Y esa sabiduría es la que alienta desde el principio en sus poemas, que son el centro indudable de su obra y de su vida. La poesía fue un descubrimiento temprano, un deslumbramiento adolescente y juvenil que su traslado a Barcelona para seguir estudios de Letras a comienzos de la década de 1970 no hizo sino confirmar. Allí leyó de manera sistemática a los clásicos y conoció a algunos de sus maestros explícitos, empezando por J. V. Foix y Joan Brossa.

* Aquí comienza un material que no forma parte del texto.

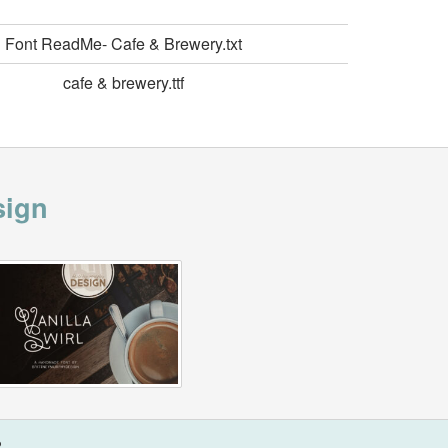
Font ReadMe- Cafe & Brewery.txt
cafe & brewery.ttf
sign
?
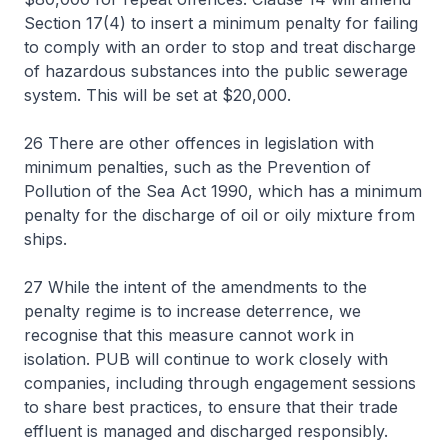
Section 17(4) to insert a minimum penalty for failing
to comply with an order to stop and treat discharge
of hazardous substances into the public sewerage
system. This will be set at $20,000.
26 There are other offences in legislation with
minimum penalties, such as the Prevention of
Pollution of the Sea Act 1990, which has a minimum
penalty for the discharge of oil or oily mixture from
ships.
27 While the intent of the amendments to the
penalty regime is to increase deterrence, we
recognise that this measure cannot work in
isolation. PUB will continue to work closely with
companies, including through engagement sessions
to share best practices, to ensure that their trade
effluent is managed and discharged responsibly.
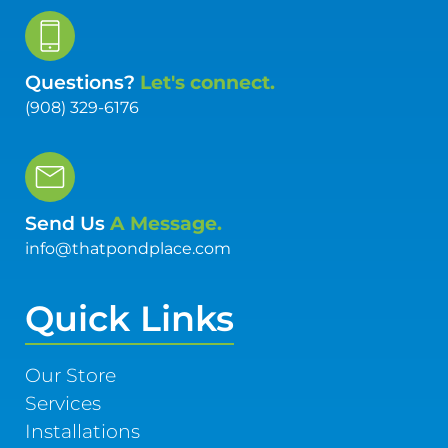
Questions?
Let's connect.
(908) 329-6176
Send Us
A Message.
info@thatpondplace.com
Quick Links
Our Store
Services
Installations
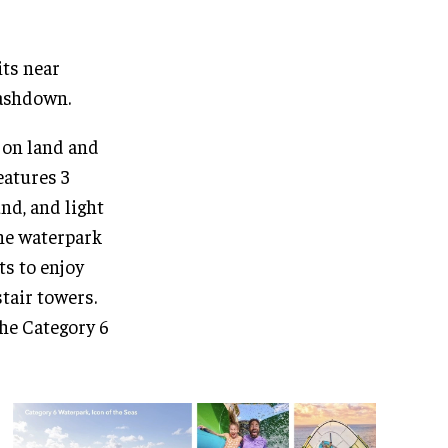
its near
lashdown.
h on land and
eatures 3
nd, and light
the waterpark
ts to enjoy
tair towers.
the Category 6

Traductor de Stevens y Espriu (lo que valió, en este último caso, el Premio Nacional de Traducción, el único de los premios institucionales que recibió en España, para nuestra vergüenza), su poesía, deudora de la mejor tradición simbolista, tuvo siempre un profundo latido espiritual que bebe originalmente de San Juan de la Cruz y Fray Luis de León y está emparentada directamente con Juan Ramón Jiménez, cuya "luz atlántica" tanto le importó, con Valente, de quien fue albacea literario, con la Zambrano de Claros del bosque y con el Octavio Paz de Piedra de sol en adelante.

Más que de influjos directos, cabe hablar de un aire de familia, de una convergencia natural. Fue también un lector apasionado y curioso de la poesía hispanoamericana (empezando por su admirado Lezama Lima), que ayudó a cartografiar con mano maestra en esa antología memorable que fue Las ínsulas extrañas.

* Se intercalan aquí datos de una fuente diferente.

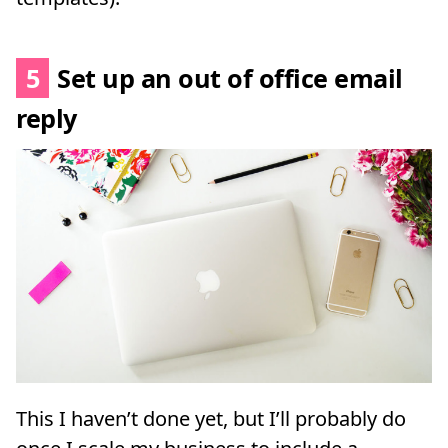
5
Set up an out of office email
reply
This I haven’t done yet, but I’ll probably do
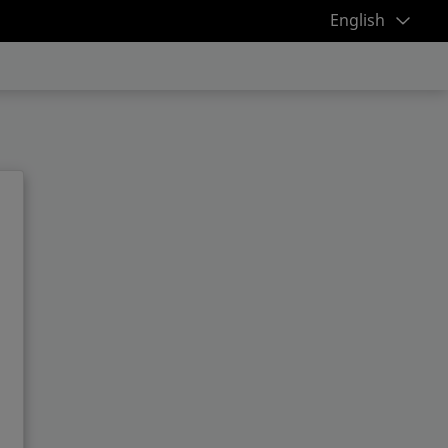
English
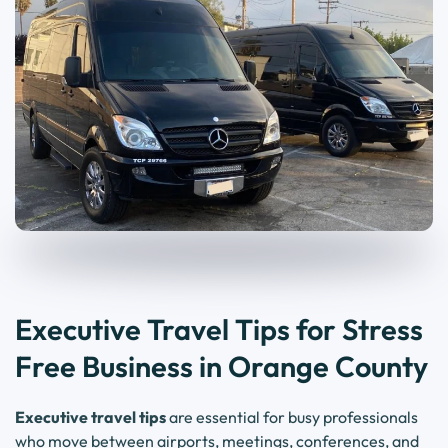
Executive Travel Tips for Stress
Free Business in Orange County
Executive travel tips
are essential for busy professionals
who move between airports, meetings, conferences, and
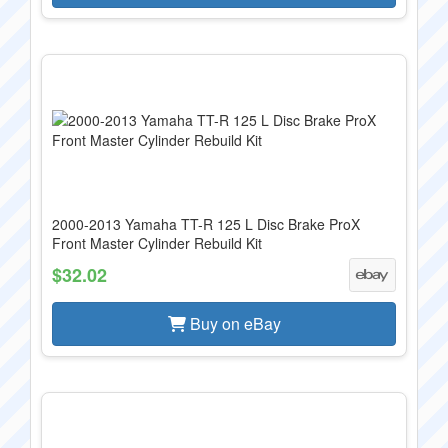
2000-2013 Yamaha TT-R 125 L Disc Brake ProX
Front Master Cylinder Rebuild Kit
$32.02
Buy on eBay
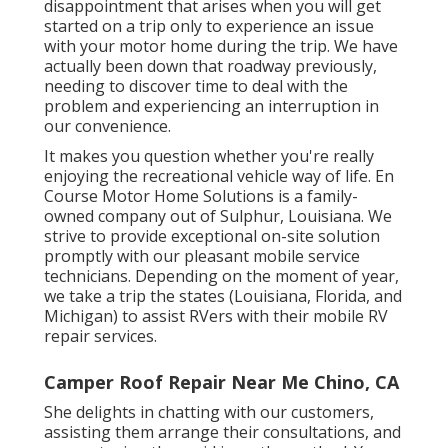
disappointment that arises when you will get
started on a trip only to experience an issue
with your motor home during the trip. We have
actually been down that roadway previously,
needing to discover time to deal with the
problem and experiencing an interruption in
our convenience.
It makes you question whether you're really
enjoying the recreational vehicle way of life. En
Course Motor Home Solutions is a family-
owned company out of Sulphur, Louisiana. We
strive to provide exceptional on-site solution
promptly with our pleasant mobile service
technicians. Depending on the moment of year,
we take a trip the states (Louisiana, Florida, and
Michigan) to assist RVers with their mobile RV
repair services.
Camper Roof Repair Near Me Chino, CA
She delights in chatting with our customers,
assisting them arrange their consultations, and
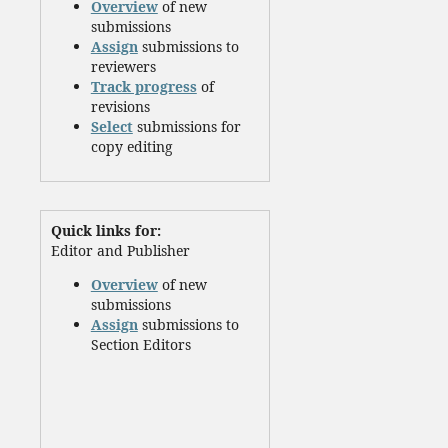
Overview
of new
submissions
Assign
submissions to
reviewers
Track progress
of
revisions
Select
submissions for
copy editing
Quick links for:
Editor and Publisher
Overview
of new
submissions
Assign
submissions to
Section Editors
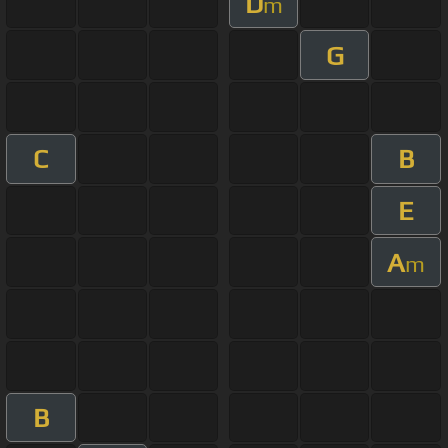
D
m
G
C
B
E
A
m
B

La escritura de sus tres primeros libros, hasta La roca (1984), está atravesada por una tensión minimalista que genera textos de un profundo magnetismo: la página como un correlato espacial de la tierra, de la isla, donde las palabras se plantan como hitos naturales y construcciones humanas. A partir de Palmas sobre la losa fría (1989), la escritura se abre también al eje temporal, al tiempo como un hilo que ensarta por igual lo visible y lo invisible, y hace más explícitas sus inquietudes espirituales. Una espiritualidad que cabe resumir en un anhelo de luz, de claridad, pero también en una pasión de la tierra, del sentido inscrito en la tierra por esa misma "claridad":


La unidad de la flor, la deslumbrada
retama en la ladera de septiembre,
la impiedad de la luz, ¿son esos
los signos que nos llegan


y por los que morimos? Caminamos
junto a las aguas, en el sueño, y vemos
latir la luz sin fin ni despertar.
Y el día se hunde en el fulgor del día.

Los contenidos autobiográficos van cobrando preeminencia hasta llegar a El libro, tras la duna (2002), en el que el poeta hace memoria y relata su vida bajo el signo de la poesía y esa nube del "no saber" que está detrás de toda escritura, de todo empeño creativo. Este largo poema dividido en secciones autónomas se escribió al amparo de su traducción de El Preludio de Wordsworth (la versión original y más breve de 1799) y fue traducido a su vez a varios idiomas, aunque su edición preferida fue la francesa, prologada nada menos que por Yves Bonnefoy. Su último libro de poemas, Por el gran mar (2019), nace como una elegía conmovedora a la muerte de su mujer, Marta Ouviña, con la que tanto quiso.

El listado de logros y publicaciones no da cuenta de otro aspecto esencial, y es el ejemplo intelectual y creativo que Andrés Sánchez Robayna ha sido para muchos de nosotros a ambos lados del Atlántico. Dicho crudamente, yo no sería el que soy sin la lectura de sus libros y su trato personal, desde aquel día lejano, hace casi treinta años, en que, viajando con su esposa Marta por Inglaterra, hizo un alto en Sheffield –ciudad que le espantó, no sin razón– para conocer a un joven lector de español de raro apellido.

La lista de sus corresponsales e interlocutores habituales (poetas, filólogos, críticos, pintores, editores, etc.) comprende lo mejor y lo más alto de nuestro mundo intelectual, y él solo, por la mera constancia y calidad de su trabajo, la intensidad de su empeño, supo convertir Tenerife en un centro irradiador de poesía y pensamiento literario. Todos somos un poco más pequeños en su ausencia. Me siento honrado y privilegiado de haber podido conocerlo y aprender de él. Ad Astra, Andrés.